EXERCISE INSTRUCTIONS:
The pictures are to be left out when the listing below is reproduced word for word.

MATERIAL PROVIDED:

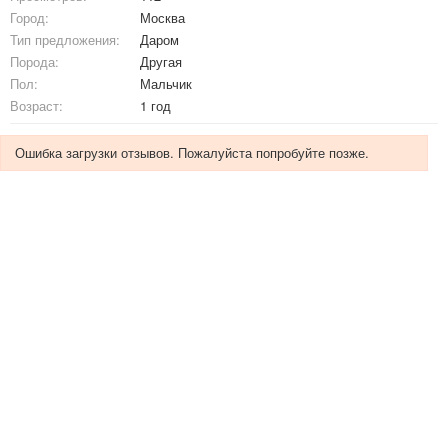
Город:
Москва
Тип предложения:
Даром
Порода:
Другая
Пол:
Мальчик
Возраст:
1 год
Ошибка загрузки отзывов. Пожалуйста попробуйте позже.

EXPECTED ANSWER:
Город:
Москва
Тип предложения:
Даром
Порода:
Другая
Пол:
Мальчик
Возраст:
1 год
Ошибка загрузки отзывов. Пожалуйста попробуйте позже.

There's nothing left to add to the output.